As cartas de dois mestres da literatura japonesa

A boa dica de lançamento vem em matéria de Antonio Gonçalves Filho, publicada no final de semana pelo O Estado de SP. É “Kawabata-Mishima Correspondência 1945-1970”, que acaba de sair pela Estação Liberdade e mostra a longa e intensa relação intelectual e afetiva entre dois dos principais nomes da literatura japonesa contemporânea: Yasunari Kawabata (1899-1972) e Yukio Mishima (1925-1970).

Kawabata foi o primeiro escritor do país a ganhar o Nobel de Literatura, em 1968, e Mishima, o escritor japonês mais conhecido no mundo ocidental. Ambos morreram de maneira trágica. Em 25 de novembro de 1970 Mishima recorre ao seppuku (ritual suicida praticado por samurais) e, dois anos depois, inconsolável com a perda do discípulo e amigo, Kawabata se mata, inalando gás em casa, no dia 16 de abril de 1972.

Confira alguns títulos dos dois autores lançados no Brasil. Fontes: Livraria da Folha (Kawabata), Companhia das Letras e Estante Virtual (Mishima)

Yasunari Kawabata

-“A Dançarina de Izu”

De 1926, é a primeira obra de destaque do autor, traz temas como o amor impossível, a solidão e a sexualidade velada.

 –“Contos da Palma da Mão”

Reúne textos escritos entre 1923 e 1964 traduzidos diretamente do japonês por Meiko Shimon.

-“A Casa das Belas Adormecidas”

Lançado em 1961, busca desvendar o universo do corpo feminino em um culto ao belo e ao inalcançável.

“A Gangue Escarlate de Asakusa”

Publicada num jornal de Tóquio entre 1929 e 1930, é uma das raras narrativas urbanas do autor.

“Beleza e Tristeza”

Obra de 1965, aborda a sublimação do amor frente ao medo e aos preconceitos da sociedade japonesa.

“Mil Tsurus”

Escrito entre os anos de 1949 e 1951, resgata valores do Japão, fazendo da cerimônia do chá o pano de fundo para a história.

“O País das Neves”

Marco na obra de Kawabata, expõe a densidade e as contradições das relações humanas.

“Kyoto”

De 1962, foi uma das últimas obras finalizadas pelo autor e traz uma narrativa rica em descrições da capital imperial do Japão.

“O Som da Montanha”

Aborda a sociedade japonesa e reflete sobre a vida e a morte, especialmente sobre a possibilidade do suicídio.

Yukio Mishima

“Cores Proibidas”

Lançado pela Companhia das Letras em 2002, narra a história de Shunsuke e sua profunda misoginia.

“Mar Inquieto”

Fábula de inspiração shakespeariana, narra o amor proibido entre um jovem pescador e a filha de um poderoso morador da ilha de Utajima.

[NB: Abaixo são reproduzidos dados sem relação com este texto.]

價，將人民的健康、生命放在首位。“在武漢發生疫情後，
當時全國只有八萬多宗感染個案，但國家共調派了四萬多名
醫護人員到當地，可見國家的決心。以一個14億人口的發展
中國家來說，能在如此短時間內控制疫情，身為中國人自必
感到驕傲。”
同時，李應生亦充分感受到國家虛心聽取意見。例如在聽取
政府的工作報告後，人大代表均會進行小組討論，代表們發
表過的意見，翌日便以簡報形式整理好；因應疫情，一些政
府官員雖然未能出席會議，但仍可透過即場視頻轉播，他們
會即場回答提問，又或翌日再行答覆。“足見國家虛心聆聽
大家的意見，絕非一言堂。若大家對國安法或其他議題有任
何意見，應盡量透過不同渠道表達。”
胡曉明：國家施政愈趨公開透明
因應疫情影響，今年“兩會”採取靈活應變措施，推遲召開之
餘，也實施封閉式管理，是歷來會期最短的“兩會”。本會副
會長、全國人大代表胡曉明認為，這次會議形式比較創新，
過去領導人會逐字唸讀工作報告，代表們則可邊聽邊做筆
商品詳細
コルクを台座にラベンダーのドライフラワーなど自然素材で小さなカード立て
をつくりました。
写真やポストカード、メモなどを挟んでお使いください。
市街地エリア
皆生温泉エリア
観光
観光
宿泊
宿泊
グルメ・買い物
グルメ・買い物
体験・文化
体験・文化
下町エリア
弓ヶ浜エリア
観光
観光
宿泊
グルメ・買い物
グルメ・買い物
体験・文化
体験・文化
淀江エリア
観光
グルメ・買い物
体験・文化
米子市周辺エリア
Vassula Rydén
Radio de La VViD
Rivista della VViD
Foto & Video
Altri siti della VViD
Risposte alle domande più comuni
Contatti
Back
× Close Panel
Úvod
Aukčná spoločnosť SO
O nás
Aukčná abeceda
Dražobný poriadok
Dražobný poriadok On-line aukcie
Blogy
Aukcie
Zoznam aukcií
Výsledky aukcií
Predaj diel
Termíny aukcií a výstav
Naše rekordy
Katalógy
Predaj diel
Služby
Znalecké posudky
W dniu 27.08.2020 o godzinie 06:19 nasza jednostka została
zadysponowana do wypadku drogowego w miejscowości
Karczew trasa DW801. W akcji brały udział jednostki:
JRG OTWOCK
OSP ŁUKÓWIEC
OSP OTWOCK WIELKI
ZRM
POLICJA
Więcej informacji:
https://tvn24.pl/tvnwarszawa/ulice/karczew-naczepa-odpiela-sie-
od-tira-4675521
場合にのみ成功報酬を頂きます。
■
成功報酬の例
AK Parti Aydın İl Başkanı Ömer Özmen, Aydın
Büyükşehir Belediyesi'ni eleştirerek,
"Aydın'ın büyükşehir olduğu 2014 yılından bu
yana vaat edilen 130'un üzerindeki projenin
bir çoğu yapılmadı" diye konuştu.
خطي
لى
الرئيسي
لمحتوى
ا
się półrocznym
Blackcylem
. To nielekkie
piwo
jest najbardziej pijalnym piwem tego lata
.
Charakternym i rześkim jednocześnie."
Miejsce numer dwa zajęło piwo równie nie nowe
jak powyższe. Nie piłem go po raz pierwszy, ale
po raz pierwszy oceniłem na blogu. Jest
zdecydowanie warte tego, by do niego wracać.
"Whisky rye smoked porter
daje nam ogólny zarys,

 –“Confissões de uma Máscara”

Considerada sua obra-prima, o romance autobiográfico conta a história de um adolescente que descobre sua homossexualidade no Japão da Segunda Guerra.

“O Pavilhão Dourado”

Narrado de forma densa e original, mostra que a beleza absoluta pode ser tão opressiva e enlouquecedora quanto qualquer imperfeição.

“Neve de Primavera”

As tensões entre a velha e a nova aristocracia na Tóquio de 1912.

“O Marinheiro que Perdeu as Graças do Mar”

Uma das mais breves e belas novelas do autor, é visto como uma representação simbólica da sociedade japonesa do pós-guerra.

“Morte em Pleno Verão”

Lançado aqui em 1986 pela Rocco, reúne alguns dos melhores e inspiradores contos de Mishima.